Output the full listing below exactly, without the pictures.

**** Exercise materials

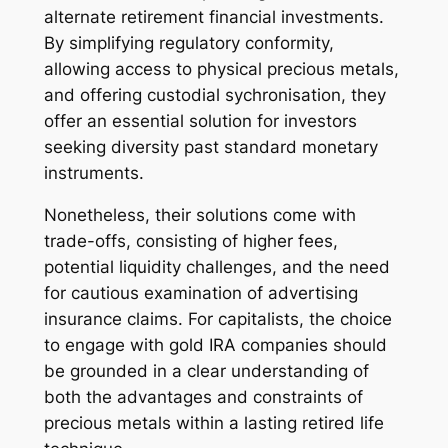
alternate retirement financial investments.
By simplifying regulatory conformity,
allowing access to physical precious metals,
and offering custodial sychronisation, they
offer an essential solution for investors
seeking diversity past standard monetary
instruments.
Nonetheless, their solutions come with
trade-offs, consisting of higher fees,
potential liquidity challenges, and the need
for cautious examination of advertising
insurance claims. For capitalists, the choice
to engage with gold IRA companies should
be grounded in a clear understanding of
both the advantages and constraints of
precious metals within a lasting retired life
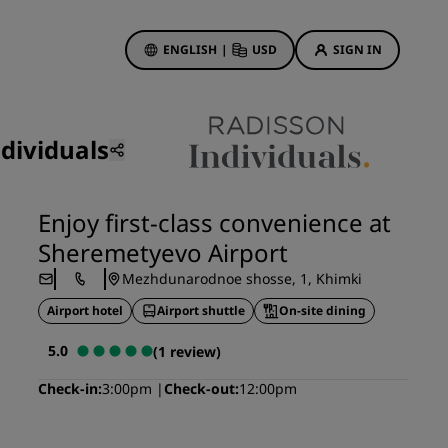
ENGLISH
|
USD
SIGN IN
ewards
ions
dividuals
Hotel Deals
Discover our deals
Enjoy first-class convenience at
First time's a charm
Sheremetyevo Airport
Deals of the Day
Mezhdunarodnoe shosse, 1, Khimki
Book in advance
Airport hotel
Airport shuttle
On-site dining
See our packages
5.0
(1 review)
Travel ideas
Check-in
3:00pm
Check-out
12:00pm
gs
Family friendly hotels
Rad Pets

********

▸ Answer to this task:
alternate retirement financial investments.
By simplifying regulatory conformity,
allowing access to physical precious metals,
and offering custodial sychronisation, they
offer an essential solution for investors
seeking diversity past standard monetary
instruments.
Nonetheless, their solutions come with
trade-offs, consisting of higher fees,
potential liquidity challenges, and the need
for cautious examination of advertising
insurance claims. For capitalists, the choice
to engage with gold IRA companies should
be grounded in a clear understanding of
both the advantages and constraints of
precious metals within a lasting retired life
ENGLISH
|
USD
SIGN IN
ewards
ions
dividuals
Hotel Deals
Discover our deals
Enjoy first-class convenience at
First time's a charm
Sheremetyevo Airport
Deals of the Day
Mezhdunarodnoe shosse, 1, Khimki
Book in advance
Airport hotel
Airport shuttle
On-site dining
See our packages
5.0
(1 review)
Travel ideas
Check-in
3:00pm
Check-out
12:00pm
gs
Family friendly hotels
Rad Pets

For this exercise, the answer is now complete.